Within these HIPAA Security Safeguards there are 18 standards and 36 implementation specifications. Implementation specifications are further categorized into “Required” and “Addressable.” Required specifications are critical and must be implemented. While “addressable” specifications are considered scalable and are based on the individual needs and practices of an entity.
Overall, the take home message to covered entities is that you are under increased pressure to improve the privacy and security of PHI. Notably, the Department of Health and Human Services (HHS) Office for Civil Rights (OCR) charged with implementing and enforcing the HIPAA standards, is currently reviewing covered entities’ compliance with the HIPAA Privacy and Security Rules and breach notification standards under the HITECH Act.

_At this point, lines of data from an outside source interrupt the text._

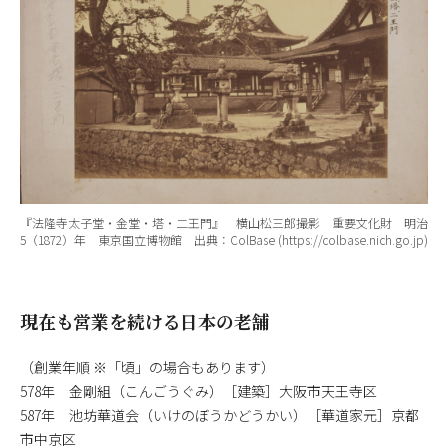
『法隆寺太子堂・金堂・塔・二王門』 横山松三郎撮影 重要文化財 明治
5（1872）年 東京国立博物館 出典：ColBase (https://colbase.nich.go.jp)
現在も営業を続ける日本の老舗
（創業年順 ※「頃」の場合もあります）
578年 金剛組（こんごうぐみ）［建築］大阪市天王寺区
587年 池坊華道会（いけのぼうかどうかい）［華道家元］京都
市中京区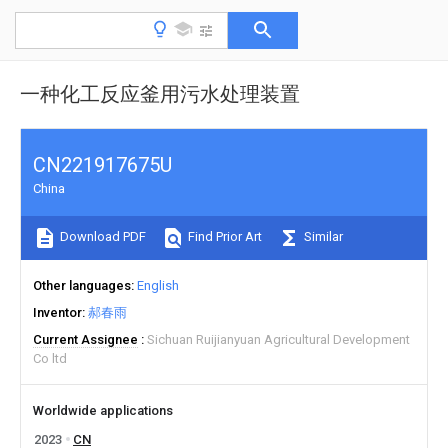
一种化工反应釜用污水处理装置
CN221917675U
China
Download PDF
Find Prior Art
Similar
Other languages
English
Inventor
郝春雨
Current Assignee
Sichuan Ruijianyuan Agricultural Development
Co ltd
Worldwide applications
2023
CN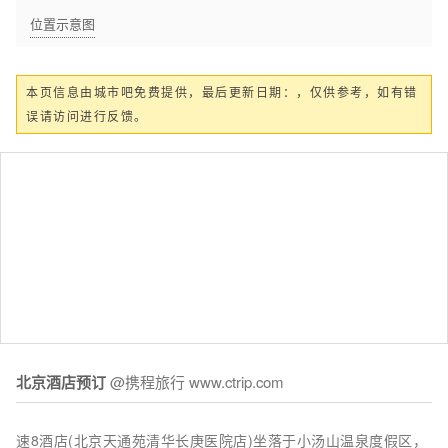
位置示意图
本页信息由城市吧免费提供，最后更新日期：，仅供参考，如有错
误请访问进行反馈。
北京酒店预订
@携程旅行 www.ctrip.com
速8酒店(北京天通苑清华长庚医院店)坐落于小汤山温泉度假区，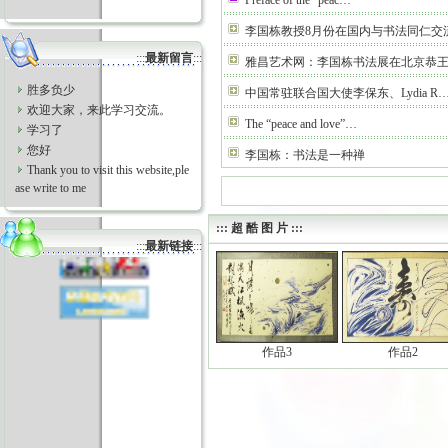
Preface of the “peac…
李国栋教授8月份在国内与书法同仁交
:::
最新留言
:::
雅昌艺术网：李国栋书法展在北京恭
胜多负少
中国常驻联合国大使李保东、Lydia R
欢迎大家，来此学习交流。
The “peace and love”…
学习了
您好
李国栋：书法是一种禅
Thank you to visit this website,ple
ase write to me
::: 超 酷 图 片 :::
:::
最新链接
:::
作品3
作品2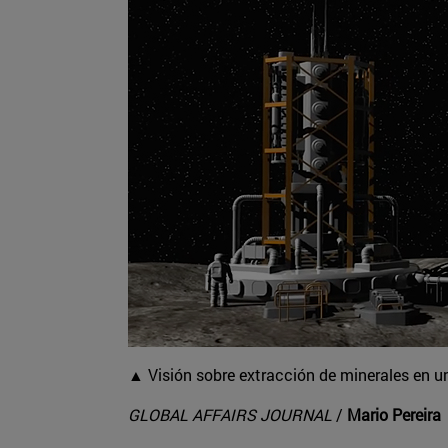
▲ Visión sobre extracción de minerales en 
GLOBAL AFFAIRS JOURNAL
/
Mario Pereira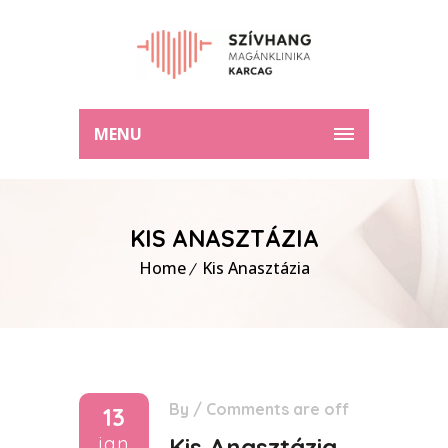
MENU
KIS ANASZTÁZIA
Home
Kis Anasztázia
By
/
Comments are off
13
jan
Kis Anasztázia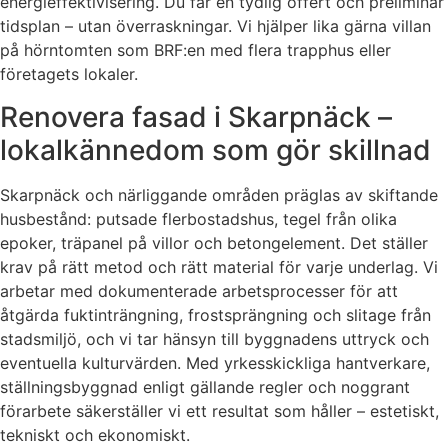
energieffektivisering. Du får en tydlig offert och preliminär
tidsplan – utan överraskningar. Vi hjälper lika gärna villan
på hörntomten som BRF:en med flera trapphus eller
företagets lokaler.
Renovera fasad i Skarpnäck –
lokalkännedom som gör skillnad
Skarpnäck och närliggande områden präglas av skiftande
husbestånd: putsade flerbostadshus, tegel från olika
epoker, träpanel på villor och betongelement. Det ställer
krav på rätt metod och rätt material för varje underlag. Vi
arbetar med dokumenterade arbetsprocesser för att
åtgärda fuktinträngning, frostsprängning och slitage från
stadsmiljö, och vi tar hänsyn till byggnadens uttryck och
eventuella kulturvärden. Med yrkesskickliga hantverkare,
ställningsbyggnad enligt gällande regler och noggrant
förarbete säkerställer vi ett resultat som håller – estetiskt,
tekniskt och ekonomiskt.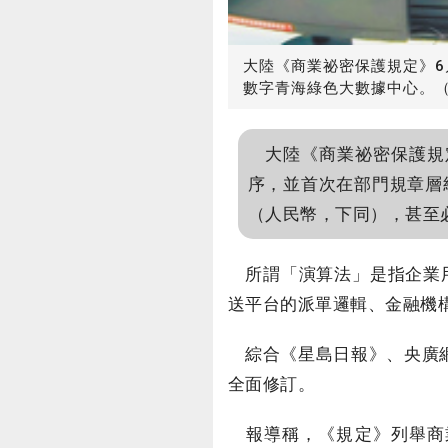
大陸《商業祕密保護規定》6
數字青海綠色大數據中心。
大陸《商業祕密保護規定
序，並首次在部門規章層
（人民幣，下同），甚至
所謂「演算法」是指企業用
送平台的派單邏輯、金融機
綜合《星島日報》、央廣網
全面修訂。
報導稱，《規定》列舉商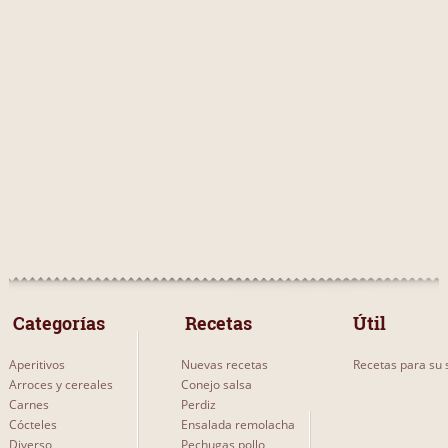
 Categorías 
 Recetas 
Útil
Aperitivos
Nuevas recetas
Recetas para su s
Arroces y cereales
Conejo salsa
Carnes
Perdiz
Cócteles
Ensalada remolacha
Diverso
Pechugas pollo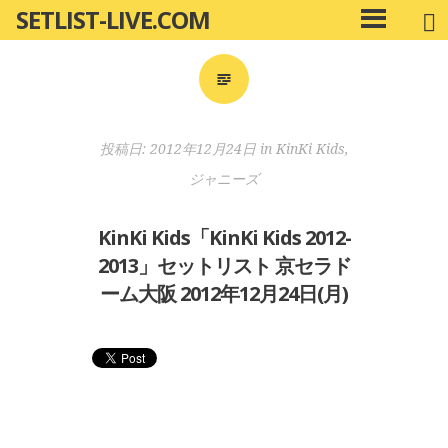
SETLIST-LIVE.COM
コ
メ
ン
イ
ン
テ
メ
ン
ニ
ツ
投稿日:
2012年12月24日
in
KinKi Kids
,
ュ
へ
ー
ジャニーズ
移
動
KinKi Kids「KinKi Kids 2012-
2013」セットリスト 京セラド
ーム大阪 2012年12月24日(月)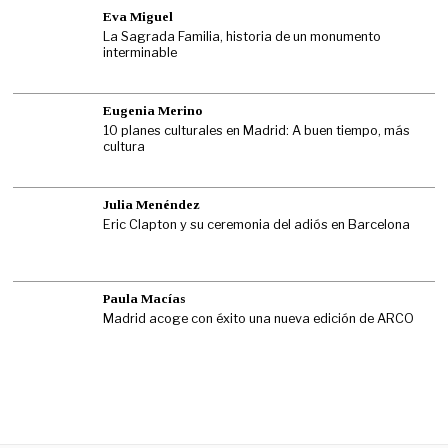
Eva Miguel
La Sagrada Familia, historia de un monumento
interminable
Eugenia Merino
10 planes culturales en Madrid: A buen tiempo, más
cultura
Julia Menéndez
Eric Clapton y su ceremonia del adiós en Barcelona
Paula Macías
Madrid acoge con éxito una nueva edición de ARCO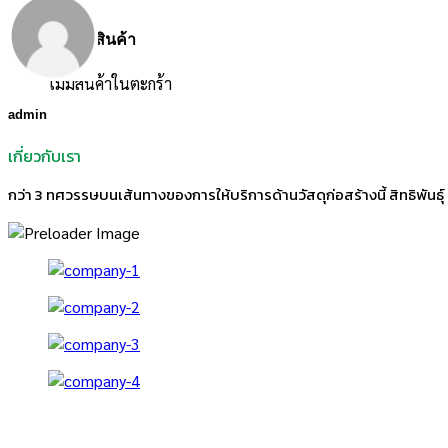
ตะกร้าสินค้า
ไม่มีสินค้าในตะกร้า
admin
เกี่ยวกับเรา
กว่า 3 ทศวรรษบนเส้นทางของการให้บริการด้านวัสดุก่อสร้างนี้ สิทธิพันธุ์ ม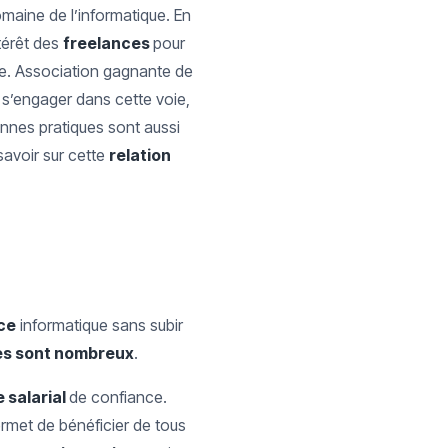
maine de l’informatique. En
ntérêt des
freelances
pour
ère. Association gagnante de
 s’engager dans cette voie,
nnes pratiques sont aussi
à savoir sur cette
relation
ce
informatique sans subir
s sont nombreux
.
 salarial
de confiance.
ermet de bénéficier de tous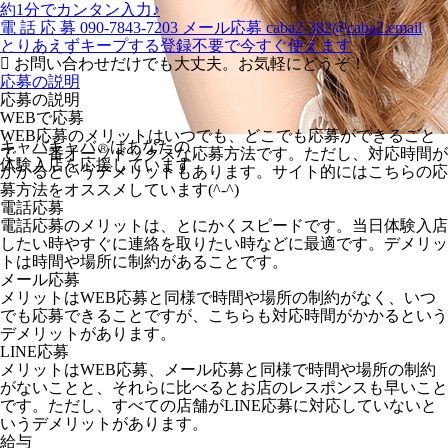
約1分でカンタン入力♪
電
話
応
募
090-7843-7203
メール応募
caba2-382@caba2.email
とりあえずキープする
登録不要で今すぐ使えます
お問い合わせだけでも大丈夫。お気軽にどうぞ！
応募の説明
応募の説明
WEBで応募
WEB応募のメリットはいつでも、どこでも応募ができること
キャバキャバ
はあなたの
Ⓡ
で、一番オーソドックスな応募方法です。ただし、対応時間が
体験入店を応援しています
かかるというデメリットもあります。サイト的にはこちらの応
募方法をオススメしています(^-^)
電話応募
電話応募のメリットは、とにかくスピードです。当日体験入店
したい時やすぐに連絡を取りたい時などに最適です。デメリッ
トは時間や場所に制約があることです。
メール応募
メリットはWEB応募と同様で時間や場所の制約がなく、いつ
でも応募できることですが、こちらも対応時間がかかるという
デメリットがあります。
LINE応募
メリットはWEB応募、メール応募と同様で時間や場所の制約
がないことと、それらに比べるとお店のレスポンスも早いこと
です。ただし、すべての店舗がLINE応募に対応していないと
いうデメリットがあります。
給与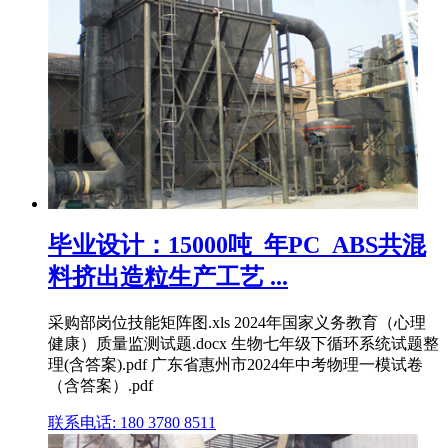
毕业设计：15000吨_年PC_ABS共混
料挤出造粒生产工艺 ...
采购部岗位技能矩阵图.xls 2024年国家义务教育（心理
健康）质量监测试题.docx 生物七年级下循环系统试题整
理(含答案).pdf 广东省惠州市2024年中考物理一模试卷
（含答案）.pdf
联系电话: 180 3780 8511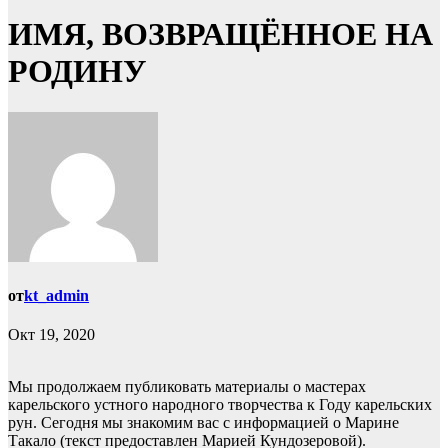
ИМЯ, ВОЗВРАЩЁННОЕ НА
РОДИНУ
от
kt_admin
Окт 19, 2020
Мы продолжаем публиковать материалы о мастерах
карельского устного народного творчества к Году карельских
рун. Сегодня мы знакомим вас с информацией о Марине
Такало (текст предоставлен Марией Кундозеровой).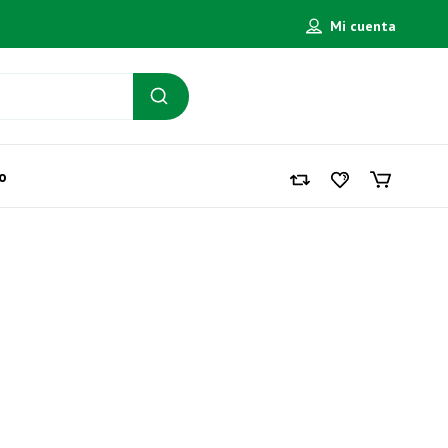
Mi cuenta
o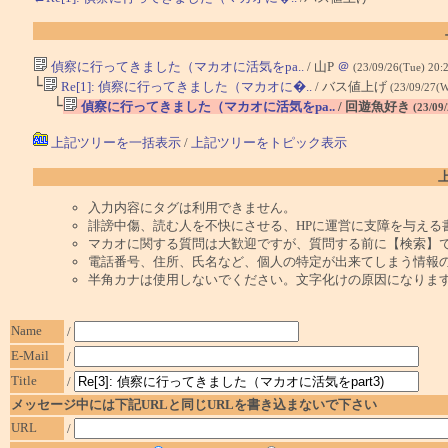
偵察に行ってきました（マカオに活気をpa..
/ 山P
＠
(23/09/26(Tue) 20:
└
Re[1]: 偵察に行ってきました（マカオに�..
/ バス値上げ
(23/09/27(W
└
偵察に行ってきました（マカオに活気をpa..
/ 回遊魚好き
(23/09
上記ツリーを一括表示
/
上記ツリーをトピック表示
入力内容にタグは利用できません。
誹謗中傷、読む人を不快にさせる、HPに運営に支障を与える
マカオに関する質問は大歓迎ですが、質問する前に【検索】
電話番号、住所、氏名など、個人の特定が出来てしまう情報
半角カナは使用しないでください。文字化けの原因になりま
Name
/
E-Mail
/
Title
/
メッセージ中には下記URLと同じURLを書き込まないで下さい
URL
/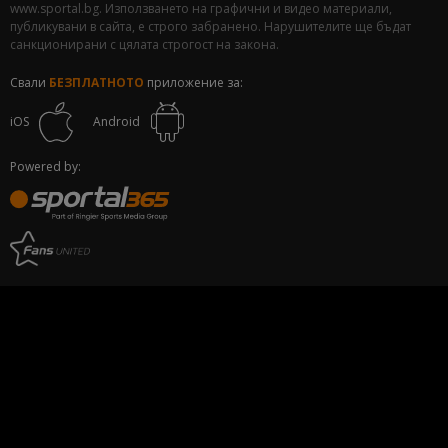
www.sportal.bg. Използването на графични и видео материали,
публикувани в сайта, е строго забранено. Нарушителите ще бъдат
санкционирани с цялата строгост на закона.
Свали
БЕЗПЛАТНОТО
приложение за:
iOS
Android
Powered by: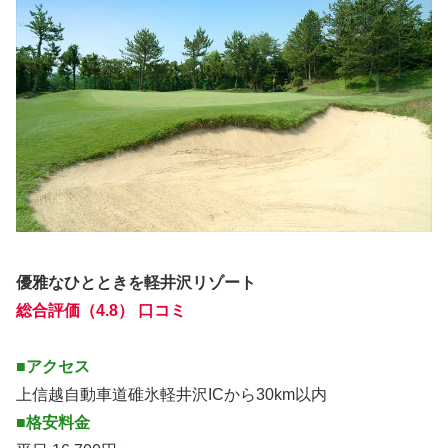
優雅なひとときを軽井沢リゾート
総合評価（4.8） 口コミ
■アクセス
上信越自動車道碓氷軽井沢ICから30km以内
■格安料金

During the course of 2012, OCR intends to audit 150 health care entities and assess the organization’s internal controls and safeguards that protect patients’ health information. OCR states that the audits’ results will be used to understand cover entities’ HIPAA compliance efforts and determine what type of additional guidance is needed for organizations to comply with the rules. However, covered entities can be subject to possible fines and penalties if OCR identifies significant deficiencies that warrant further evaluation. To avoid such implications, covered entities must ensure that they have adopted and implemented the appropriate safeguards to comply with all federal and state HIPAA regulations.